> A reduction is still a reduction, even if is not a 100% total and full stop
The advice I was given from our family doctor was that having had an utterly mild case of (actual) Covid, as I had (two separate times!), during the pandemic, was significantly better in protecting against both future infection - and subsequent transmission - than any protection I could have gained by vaccination.
YMMV. I suspect this is down to those who have had mild Covid pre-vaccination and those who have not.
Some of us didn't even know we had had Covid until afterwards, others think the vaccine saved them from an untimely death/hospitalisation.
If you’ve had Covid twice then you’ll have had the antibodies in your system, however there were several strains and getting boosters to maximise resistance was important.
Remember that you caught Covid twice, because your body’s immune system was still not strong enough to make you asymptomatic the second time.
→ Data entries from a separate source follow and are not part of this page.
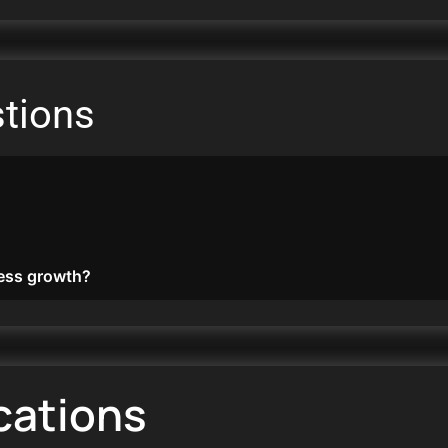
tions
ess growth?
cations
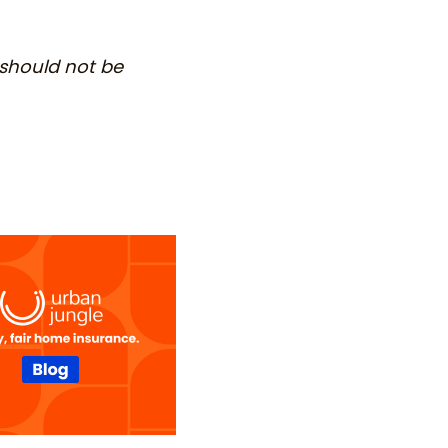
 should not be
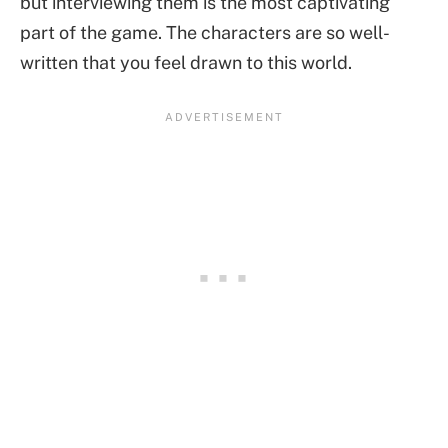
but interviewing them is the most captivating
part of the game. The characters are so well-
written that you feel drawn to this world.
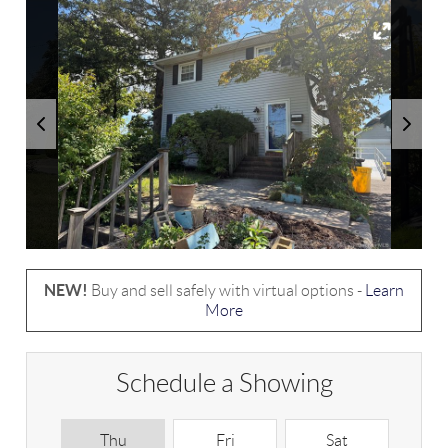
NEW!
Buy and sell safely with virtual options -
Learn
More
Schedule a Showing
Thu
Fri
Sat
S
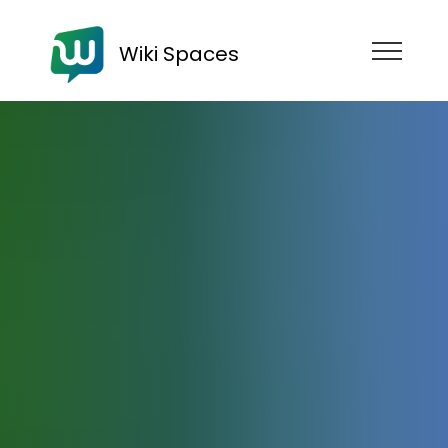
Wiki Spaces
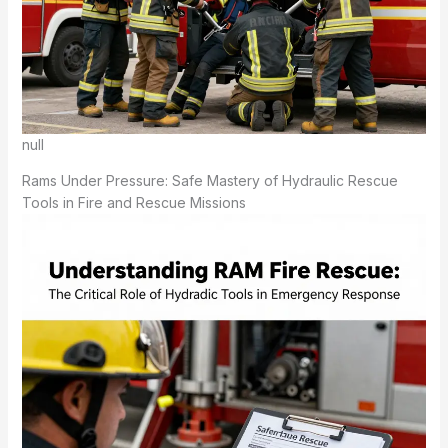
null
Rams Under Pressure: Safe Mastery of Hydraulic Rescue
Tools in Fire and Rescue Missions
You likely caught Covid several times but several of those times you were asymptomatic.
It’s incorrect to say that catching the virus gives you “better” protection than a vaccine. The vaccine teaches your immune system how to react to the virus without the damage and long-term effects caused by actually having the virus. This makes future infections much less severe and you are less likely to spread the virus to others when you catch it.
Worth restating because of all the misinformation out there: a vaccine will not prevent you from catching a virus, it cannot do that. It trains your immune system to fight the virus so that when you catch it your immune system can fight it immediately and symptoms are much less severe (ideally asymptomatic, but that is not guaranteed), so that you have less chance of passing it on.